Nous sommes des industriels. L’emplacement de nos usines est dicté par des facteurs tels que les coûts, la taille des futurs marchés, la proximité logistique, la compétitivité à l’exportation et la disponibilité d’une main-d’œuvre qualifiée. Avec la croissance attendue du secteur éolien sur le continent, il était logique que nous nous y installions un jour ou l’autre.

Vous semblez jusqu’à présent vous être particulièrement concentrés sur l’Afrique du Nord. Avez-vous d’autres projets sur le reste du continent ?

Notre présence dans cette région est due à des raisons historiques. Les pays d’Afrique du Nord sont les premiers sur le continent à avoir mis en place les cadres nécessaires pour assurer le développement des énergies renouvelables.

Mais nous sommes également présents en Mauritanie, à Maurice, au Kenya, et beaucoup de pays africains s’intéressent aujourd’hui au secteur, de l’Éthiopie au Sénégal en passant par la Zambie ou le Ghana. Nous sommes attentifs et prêts à leur proposer nos services et nos solutions.

Les énergies renouvelables étant aujourd’hui parmi les plus abordables, l’Afrique représente pour nous l’un des marchés importants dans les prochaines décennies

Quelles sont les particularités du marché africain en matière d’énergie éolienne ?

La consommation énergétique y est étonnamment faible, et, les énergies renouvelables étant aujourd’hui parmi les plus abordables, l’Afrique représente pour nous l’un des marchés importants dans les prochaines décennies.

Mais, en raison de ses particularités climatiques, géographiques et démographiques, le continent pose des problèmes spécifiques, comme l’accès à l’énergie, à cause notamment du faible développement des réseaux électriques, de la mobilité des populations ou des faibles taux de bancarisation.
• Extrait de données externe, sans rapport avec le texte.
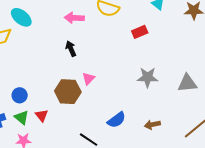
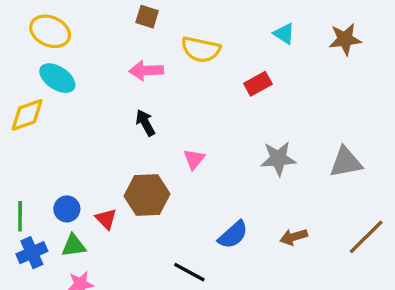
pink triangle: (88, 79) -> (194, 159), moved
red triangle: (42, 115) -> (106, 219), moved
green triangle: (22, 117) -> (74, 246), turned -42

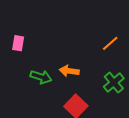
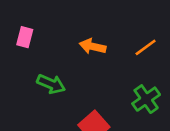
orange arrow: (69, 71) -> (93, 46), moved

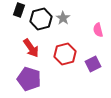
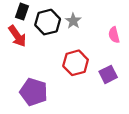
red arrow: (31, 48) -> (17, 36), moved

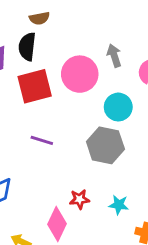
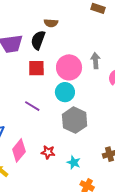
red square: (35, 86) -> (36, 68), size x0.7
cyan circle: (118, 107) -> (65, 92), moved
pink diamond: (57, 224) -> (19, 150), moved

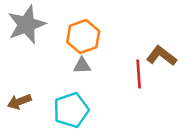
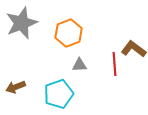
gray triangle: (82, 66) -> (80, 65), moved

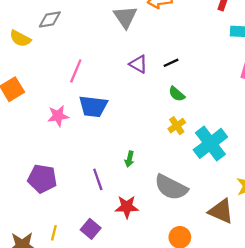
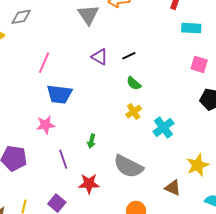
pink star: (58, 116) -> (46, 125), moved
cyan cross: (210, 143) -> (163, 128), size x0.7
brown triangle: (221, 211) -> (173, 188), size x0.7

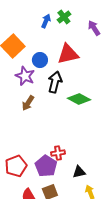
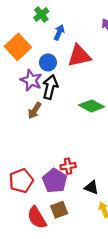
green cross: (64, 17) -> (41, 14), moved
blue arrow: (46, 21) -> (59, 32), moved
black arrow: (55, 82) -> (50, 87), moved
black triangle: (79, 172) -> (91, 187), turned 32

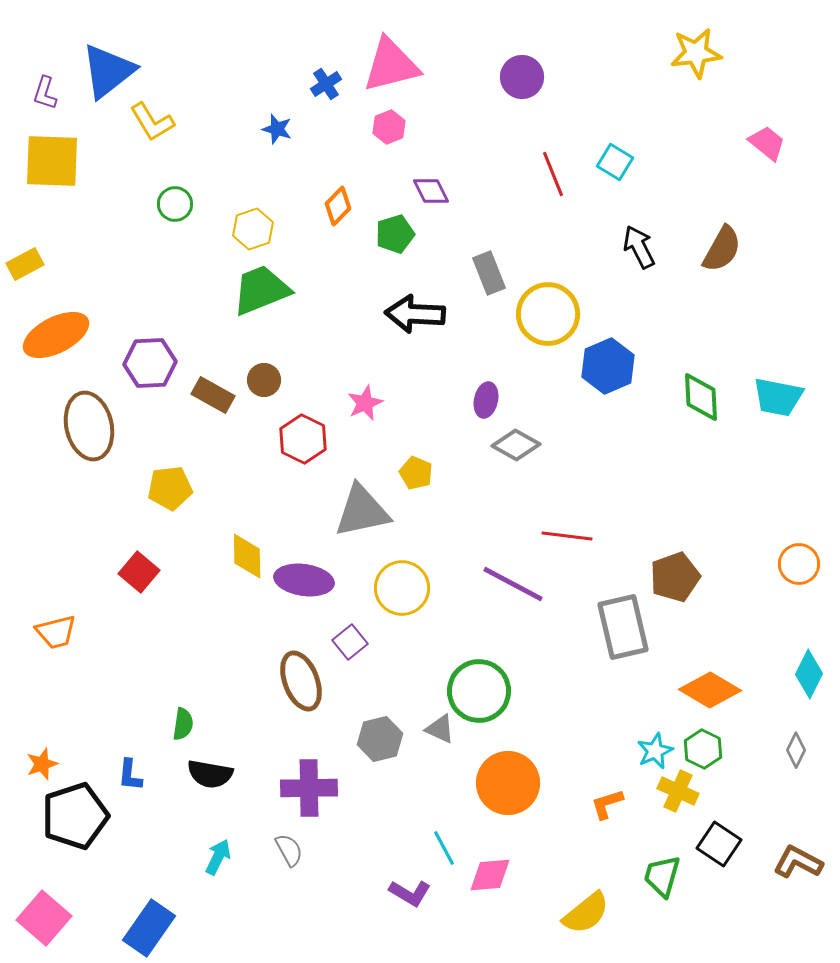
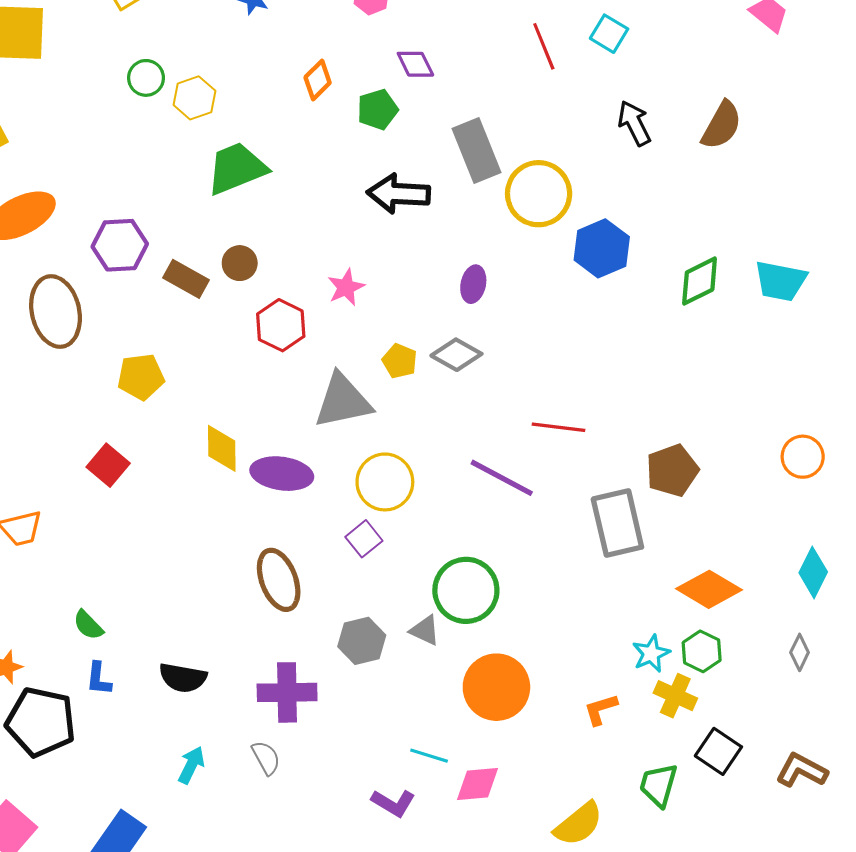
yellow hexagon: (253, 229) -> (194, 98), moved
gray rectangle: (489, 273) -> (476, 151), size x1.4
green diamond: (701, 397) -> (700, 281), turned 66
gray diamond: (516, 445) -> (456, 355), moved
purple square: (350, 642) -> (364, 539), moved
green semicircle: (183, 724) -> (88, 625), moved, turned 128
black pentagon: (75, 816) -> (41, 722), turned 30
cyan line: (444, 848) -> (429, 756), turned -45

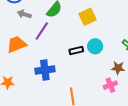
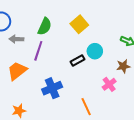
pink cross: (110, 85) -> (109, 84), moved

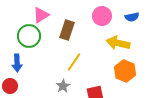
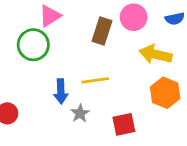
brown rectangle: (67, 30) -> (102, 31), moved
yellow line: (74, 62) -> (95, 80), turned 48
blue arrow: (17, 63) -> (61, 91), moved

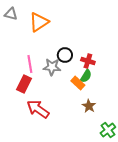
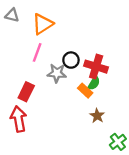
red cross: (88, 61) -> (96, 67), size x1.5
pink line: (30, 64) -> (37, 52), moved, turned 30
red arrow: (38, 109) -> (19, 119), moved, turned 45

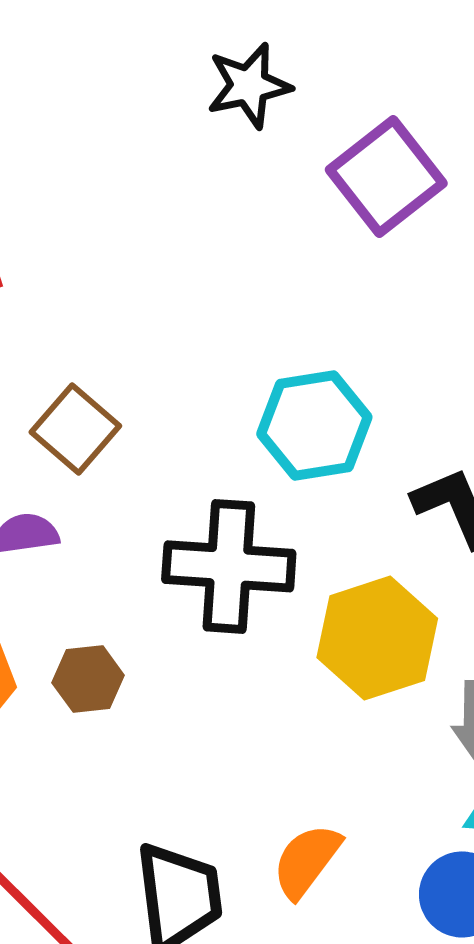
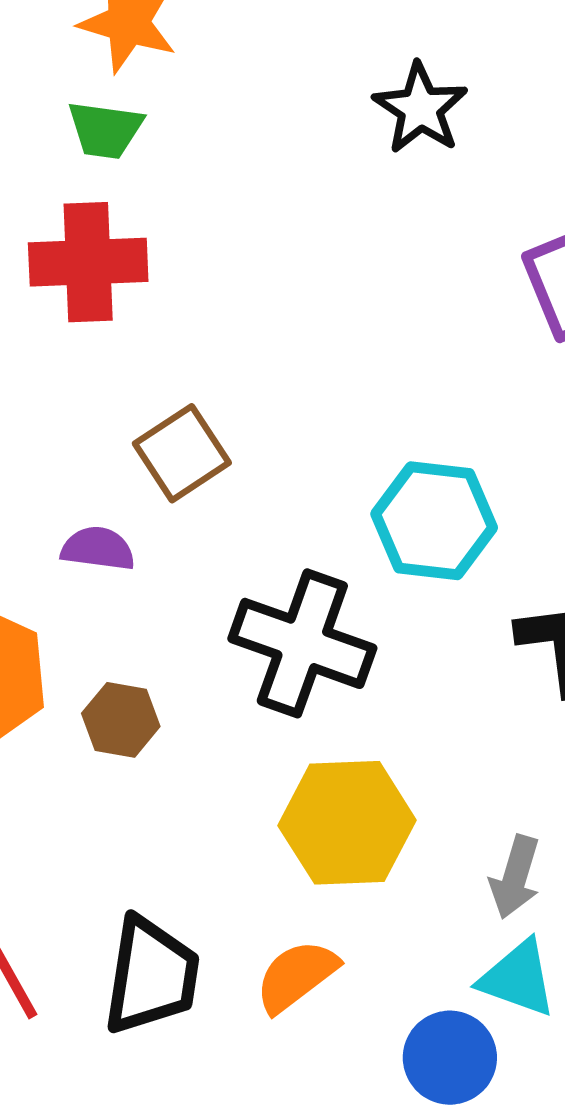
black star: (249, 86) -> (420, 108), moved, turned 30
yellow hexagon: (377, 638) -> (347, 823), moved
Ces défis exigent des solutions adaptées dont les Africains doivent devenir les acteurs. De plus en plus d’entreprises émergent localement, offrant des solutions adaptées aux besoins du continent. Et cette tendance ne fait que commencer.

Eoliennes au Maroc © JA

Comment développer davantage l’utilisation des énergies renouvelables à travers le continent ?

Nous avons pu constater, à travers le monde, que les pays qui ont réussi à développer les énergies renouvelables l’ont fait en définissant des objectifs clairs à moyen terme et à long terme, qu’ils ont ensuite respectés.

En matière d’énergies renouvelables, mieux vaut des objectifs modestes mais réalisables. Le plus important est d’apporter de la visibilité et de la crédibilité au secteur, pour attirer les investisseurs et les industriels.

Quels sont vos objectifs sur le continent ?

En tant que premier fournisseur d’énergie éolienne en Afrique, nous sommes déterminés à soutenir la croissance économique du continent de manière durable. En permettant d’abord l’accès à une énergie propre pour un nombre toujours croissant d’Africains. En assurant ensuite une intégration de la chaîne de valeur le plus localement possible.